What goes around comes around, and the West’s imperialism has come around and around and around.  Picking up where the empires of Great Britain, France, Spain, and others left off, the United States has morphed from a republic into an empire; and like all empires throughout history, has stuck its nose into so many corners of the world that it can no longer afford to protect its legitimate interests and prevent the inevitable blowback.  It is not remembered by those who don’t know history that all it took for the almighty British Empire to become a shadow of its former self was one war.  In just several years England went from a powerful creditor nation to a debtor weakling.  Those who think it can’t happen to the United States are delusional and go by the name of John McCain.

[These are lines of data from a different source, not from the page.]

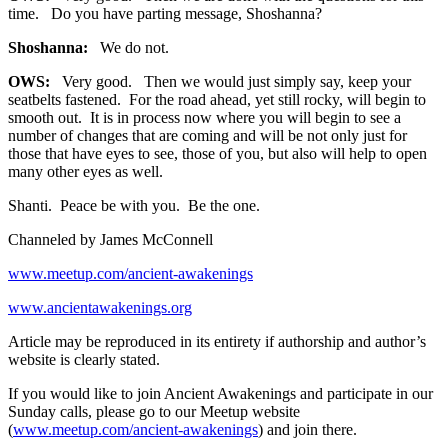
time. Do you have parting message, Shoshanna?
Shoshanna:
We do not.
OWS:
Very good. Then we would just simply say, keep your
seatbelts fastened. For the road ahead, yet still rocky, will begin to
smooth out. It is in process now where you will begin to see a
number of changes that are coming and will be not only just for
those that have eyes to see, those of you, but also will help to open
many other eyes as well.
Shanti. Peace be with you. Be the one.
Channeled by James McConnell
www.meetup.com/ancient-awakenings
www.ancientawakenings.org
Article may be reproduced in its entirety if authorship and author’s
website is clearly stated.
If you would like to join Ancient Awakenings and participate in our
Sunday calls, please go to our Meetup website
(
www.meetup.com/ancient-awakenings
) and join there.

Meanwhile, the American media are stuck in the past and thus have sullied their noble and important mission of speaking for the powerless against the powerful.  They don’t realize that the make-up of the powerless and powerful has changed since the Progressive Era and, once again, since the civil rights decade of the 1960s.  Civil rights groups, environmental activists, the welfare industry, government regulators, and law enforcement have become as powerful, elitist, hidebound, self-serving, and corrupt as the stereotypical Robber Barons and corporate fat cats of yesteryear.

At the same time, millions of the so-called poor, disadvantaged and disabled are ripping off their neighbors, by feigning disabilities, falsely claiming discrimination and workplace injuries, taking out student loans with no intention of paying them back or getting a degree, loafing instead of working in spite of being quite able-bodied, and demonstrating great creativity in manipulating the system to their advantage.  Yet you won’t see any exposes on this in the indoctrinated and shopworn news media.  One has to watch “Judge Judy” to see the extent of debasement and debauchery in a large segment of society.

The founders understood the dangers of factions but couldn’t foresee that the nation would move way beyond factions someday.  The polity is now organized around interest groups, or theft rings, which compete against each other, not only to hold onto their government rice bowl but also to fill the bowl with even more government subsidies, handouts, and privileges before another group snatches the loot.  They include, among hundreds of others, the American Association of Retired People, the American Medical Association, the National Education Association, the American Federation of Government Employees, the National Association of Realtors, the Chamber of Commerce, the American Banking Association, Planned Parenthood, professional baseball and football, the farm lobby, the ethanol lobby, the solar lobby, the sugar lobby, the defense lobby, the welfare lobby, the mass transit lobby, and probably a lobotomy lobby.

We, therefore, the unfree people of the United States, solemnly publish and declare that we have given full power to the central government to make all decisions for us, to coddle us, and to shower us with free stuff until the nation goes bankrupt.  And for the support of this declaration, with a firm reliance on the protection of the divine nanny state, we mutually pledge to the munificent government our lives, fortunes, and our sacred honor.